This repository documents the design and implementation of a real-time data streaming platform for an ecommerce use case.
The project focuses on data engineering fundamentals: event-driven architecture, Kafka-based ingestion, observability, and infrastructure decisions that protect data producers at scale.
Ecommerce platforms generate continuous streams of events:
- page views
- cart interactions
- purchases
These events are:
- high volume
- bursty
- business critical
A key constraint guided this design:
data producers must never break, even as the platform evolves.
All events enter the platform through a single, stable endpoint:
events.ecommerce-domain.com
Amazon Route 53 is used as a strategic routing layer to:
- decouple producers from backend infrastructure
- enable safe evolution of pipelines
- support failover and traffic spikes
Behind this entry point, Kafka handles durable ingestion and streaming.

The platform processes three core event categories:
- Page Views
- High volume, append-only
- Cart Events
- Bursty traffic, user-driven
- Purchase Events
- Low volume, business critical
Each event type is defined using explicit schemas to enforce contracts between producers and consumers.
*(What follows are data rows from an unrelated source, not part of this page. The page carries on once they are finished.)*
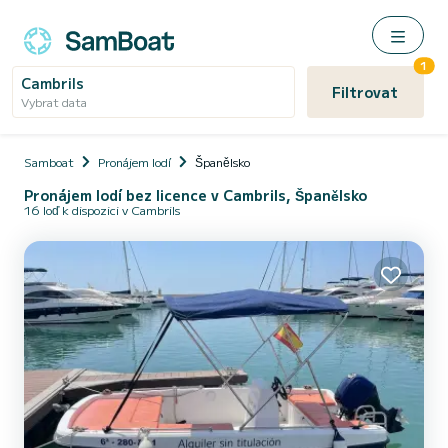
1
Cambrils
Filtrovat
Vybrat data
Samboat
Pronájem lodí
Španělsko
Pronájem lodí bez licence v Cambrils, Španělsko
16 loď k dispozici v Cambrils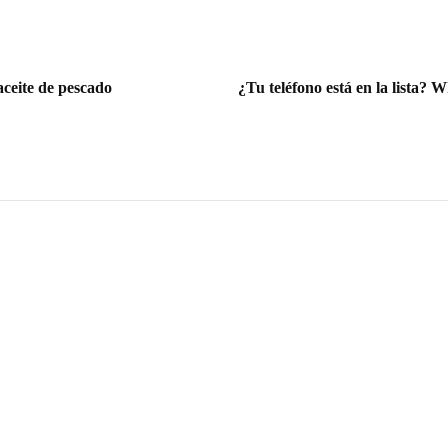
aceite de pescado
¿Tu teléfono está en la lista?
- Producers publish events asynchronously
- Topics are partitioned based on access patterns
- Consumers are designed to be idempotent
- Consumer lag is treated as a first-class metric
Kafka configuration reflects traffic patterns and business criticality rather than uniform defaults.
Grafana dashboards track:
- ingestion rate
- consumer lag
- processing latency
- error rates
Observability is used not only for monitoring, but to inform routing and scaling decisions.
- Traffic simulation for load testing
- Schema versioning and compatibility checks
- Infrastructure as Code (Terraform / CloudFormation)
- Stream processing with Kafka Streams or Flink
This project was built as a hands-on exercise to showcase data engineering skills through realistic system design and documented technical decisions.